- _TASK REQUIREMENTS_: Copy out each line of the listing that has the word "click" in it.

________________________

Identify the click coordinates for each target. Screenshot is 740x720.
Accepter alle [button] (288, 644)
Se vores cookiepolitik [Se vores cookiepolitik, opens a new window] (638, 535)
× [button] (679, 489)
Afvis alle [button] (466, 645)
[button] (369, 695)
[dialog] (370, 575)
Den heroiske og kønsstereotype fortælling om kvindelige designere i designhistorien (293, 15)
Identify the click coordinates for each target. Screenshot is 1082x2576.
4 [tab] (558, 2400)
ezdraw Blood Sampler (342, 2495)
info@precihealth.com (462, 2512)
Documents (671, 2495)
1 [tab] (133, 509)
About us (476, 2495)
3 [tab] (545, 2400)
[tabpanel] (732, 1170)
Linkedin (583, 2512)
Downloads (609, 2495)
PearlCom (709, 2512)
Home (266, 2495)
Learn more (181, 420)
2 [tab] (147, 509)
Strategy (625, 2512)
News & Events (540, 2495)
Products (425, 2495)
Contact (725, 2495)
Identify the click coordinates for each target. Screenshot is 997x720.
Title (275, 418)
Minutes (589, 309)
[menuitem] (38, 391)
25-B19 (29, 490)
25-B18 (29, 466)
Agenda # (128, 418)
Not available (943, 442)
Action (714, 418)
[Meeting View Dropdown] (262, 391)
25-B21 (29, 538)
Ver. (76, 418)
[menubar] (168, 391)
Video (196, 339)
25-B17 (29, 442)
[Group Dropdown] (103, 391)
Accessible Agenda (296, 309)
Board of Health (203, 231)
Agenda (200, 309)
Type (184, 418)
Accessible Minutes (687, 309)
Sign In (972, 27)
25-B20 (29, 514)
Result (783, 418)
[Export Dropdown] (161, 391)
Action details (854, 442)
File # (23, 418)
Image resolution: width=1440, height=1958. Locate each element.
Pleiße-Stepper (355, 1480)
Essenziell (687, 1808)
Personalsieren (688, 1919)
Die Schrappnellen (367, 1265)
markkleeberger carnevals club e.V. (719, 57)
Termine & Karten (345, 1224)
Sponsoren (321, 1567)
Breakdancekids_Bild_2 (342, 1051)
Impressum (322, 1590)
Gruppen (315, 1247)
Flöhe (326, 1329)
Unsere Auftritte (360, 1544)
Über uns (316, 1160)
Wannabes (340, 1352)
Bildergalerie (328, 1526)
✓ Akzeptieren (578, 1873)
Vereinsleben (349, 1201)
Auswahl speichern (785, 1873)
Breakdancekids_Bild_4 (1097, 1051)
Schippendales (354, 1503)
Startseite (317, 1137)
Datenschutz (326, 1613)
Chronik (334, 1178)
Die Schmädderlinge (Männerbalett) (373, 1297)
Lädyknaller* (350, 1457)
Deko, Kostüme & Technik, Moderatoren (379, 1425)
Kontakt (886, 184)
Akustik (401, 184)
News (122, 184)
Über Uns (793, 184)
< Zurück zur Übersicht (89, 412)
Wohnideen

________________________

- _EXERCISE SOLUTION_:
Identify the click coordinates for each target. Screenshot is 740x720.
Identify the click coordinates for each target. Screenshot is 1082x2576.
Identify the click coordinates for each target. Screenshot is 997x720.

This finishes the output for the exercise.